Campaigners have renewed calls for a ‘city-wide cycle network’ linking all Dundee communities after council chiefs confirmed a massive £2m investment in active travel.
Pop-up commuter lanes, wider pavements, more small parks and fewer car parking spaces are likely changes after the local authority secured the large cash injection for cycling, walking and wheeling.
Travel charity Sustrans had previously agreed £450,000 in upgrades, including pedestrianising Union Street and creating 20 mph zones.
Ninewells Hospital commuters will be one of the groups to benefit from a £700,000 spend on pop up cycle lanes to city “employment centres.”
The SNP’s Mark Flynn, depute city development convener, said: “We have brought forward another set of exciting and interesting projects that are based on encouraging safe active travel for pedestrians, wheelers and cyclists during the Covid period across the city.”
Russell Pepper, Dundee Cycle Forum, hailed a potential “new era” for active travel in the city.
He said: “The funding for pop-up cycle lanes will be able to provide the backbone of a city-wide cycle network in Dundee.
“We very much look forward to working with DCC on developing high-quality, safe and direct cycling routes.”

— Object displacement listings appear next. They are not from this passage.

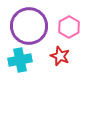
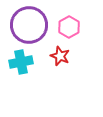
purple circle: moved 1 px up
cyan cross: moved 1 px right, 2 px down
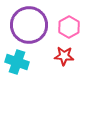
red star: moved 4 px right; rotated 18 degrees counterclockwise
cyan cross: moved 4 px left; rotated 30 degrees clockwise
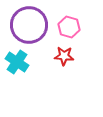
pink hexagon: rotated 15 degrees counterclockwise
cyan cross: rotated 15 degrees clockwise
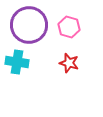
red star: moved 5 px right, 7 px down; rotated 12 degrees clockwise
cyan cross: rotated 25 degrees counterclockwise
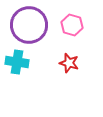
pink hexagon: moved 3 px right, 2 px up
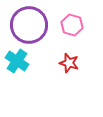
cyan cross: moved 1 px up; rotated 25 degrees clockwise
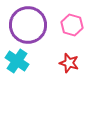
purple circle: moved 1 px left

Dundee Labour city development spokesman Richard McCready renewed calls for investment in all parts of the city.
“A green future needs to be available to all. I want to see this commitment to walking, wheeling and cycling evident in all future plans put forward by Dundee City Council.”
He said upgraded active travel links were important to the survival of district centres, such as Hilltown, Lochee and Perth Road.
“I am calling on Dundee City Council to have a focus on protecting the district centres as we come out of lockdown.
“Many shops and businesses in the district centres will struggle to survive the lockdown and Dundee City Council must use all of its powers to protect and promote these centres.”
A council spokesman said the additional money would be spent on physical distancing measures in district centres, pop-up cycle lanes on commuter routes and upgrading existing routes, including the Green Circular visitor trail.
Physical distancing measures in district centres will get £500,000, including setting up a community support fund to support business associations and community groups.
A council spokesman said it would carry out “community audits” before making changes.
The Dundee Green Circular route linking notable city landmarks will get £400,000, with council chiefs promising Scotland’s first sustainable “ring-road”.
Established cycling networks connecting schools and communities will also get £400,000, including work to map, repair and replace signage along routes.
Liberal Democrat leader Fraser Macpherson called for separated routes for walkers and cyclists and proper community consultation before bringing in changes, after 20 mph signage caused anger in the west end of the city.
He said: “What many pedestrians and cyclists are looking for is a really good path network where walkers and cyclists can be safely separated.
“It is vital that the community audits around physical distancing measures and the community support fund are well advertised and there is quality consultation to ensure there is maximum benefit from the funding,” he added.